▶ **Exercise prompt**
Each line from the one containing "PELAKSANAAN ASESSMEN MADRASAH BERBASIS" to the end of the entries is to be repeated exactly, and no other line.

▶ **Provided records**

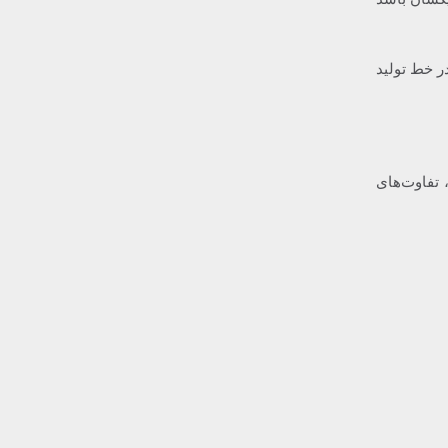
ر خط تولید
 تفاوت‌های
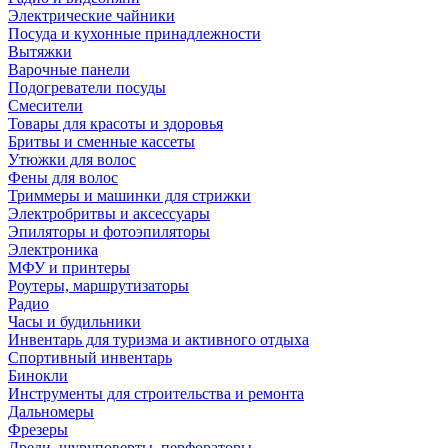
Электрические чайники
Посуда и кухонные принадлежности
Вытяжки
Варочные панели
Подогреватели посуды
Смесители
Товары для красоты и здоровья
Бритвы и сменные кассеты
Утюжки для волос
Фены для волос
Триммеры и машинки для стрижки
Электробритвы и аксессуары
Эпиляторы и фотоэпиляторы
Электроника
МФУ и принтеры
Роутеры, маршрутизаторы
Радио
Часы и будильники
Инвентарь для туризма и активного отдыха
Спортивный инвентарь
Бинокли
Инструменты для строительства и ремонта
Дальномеры
Фрезеры
Дрели, шуруповерты, перфораторы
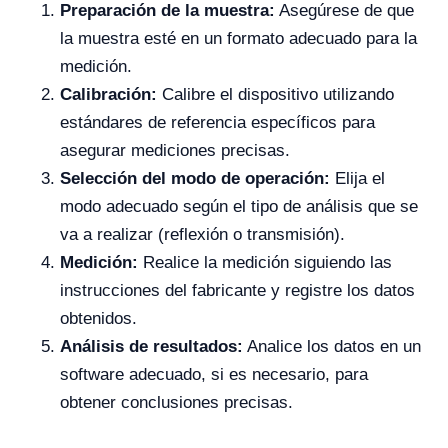
Preparación de la muestra:
Asegúrese de que
la muestra esté en un formato adecuado para la
medición.
Calibración:
Calibre el dispositivo utilizando
estándares de referencia específicos para
asegurar mediciones precisas.
Selección del modo de operación:
Elija el
modo adecuado según el tipo de análisis que se
va a realizar (reflexión o transmisión).
Medición:
Realice la medición siguiendo las
instrucciones del fabricante y registre los datos
obtenidos.
Análisis de resultados:
Analice los datos en un
software adecuado, si es necesario, para
obtener conclusiones precisas.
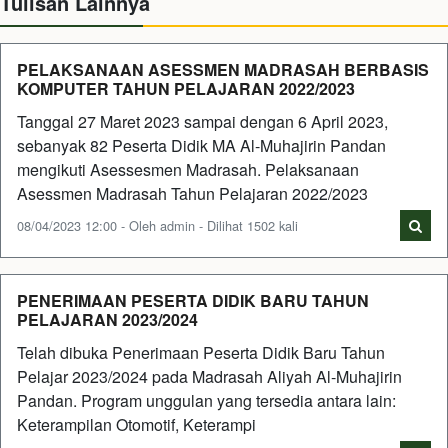
Tulisan Lainnya
PELAKSANAAN ASESSMEN MADRASAH BERBASIS
KOMPUTER TAHUN PELAJARAN 2022/2023
Tanggal 27 Maret 2023 sampai dengan 6 April 2023,
sebanyak 82 Peserta Didik MA Al-Muhajirin Pandan
mengikuti Asessesmen Madrasah. Pelaksanaan
Asessmen Madrasah Tahun Pelajaran 2022/2023
08/04/2023 12:00 - Oleh admin - Dilihat 1502 kali
PENERIMAAN PESERTA DIDIK BARU TAHUN
PELAJARAN 2023/2024
Telah dibuka Penerimaan Peserta Didik Baru Tahun
Pelajar 2023/2024 pada Madrasah Aliyah Al-Muhajirin
Pandan. Program unggulan yang tersedia antara lain:
Keterampilan Otomotif, Keterampi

▶ **Response box**
PELAKSANAAN ASESSMEN MADRASAH BERBASIS
KOMPUTER TAHUN PELAJARAN 2022/2023
Tanggal 27 Maret 2023 sampai dengan 6 April 2023,
sebanyak 82 Peserta Didik MA Al-Muhajirin Pandan
mengikuti Asessesmen Madrasah. Pelaksanaan
Asessmen Madrasah Tahun Pelajaran 2022/2023
08/04/2023 12:00 - Oleh admin - Dilihat 1502 kali
PENERIMAAN PESERTA DIDIK BARU TAHUN
PELAJARAN 2023/2024
Telah dibuka Penerimaan Peserta Didik Baru Tahun
Pelajar 2023/2024 pada Madrasah Aliyah Al-Muhajirin
Pandan. Program unggulan yang tersedia antara lain:
Keterampilan Otomotif, Keterampi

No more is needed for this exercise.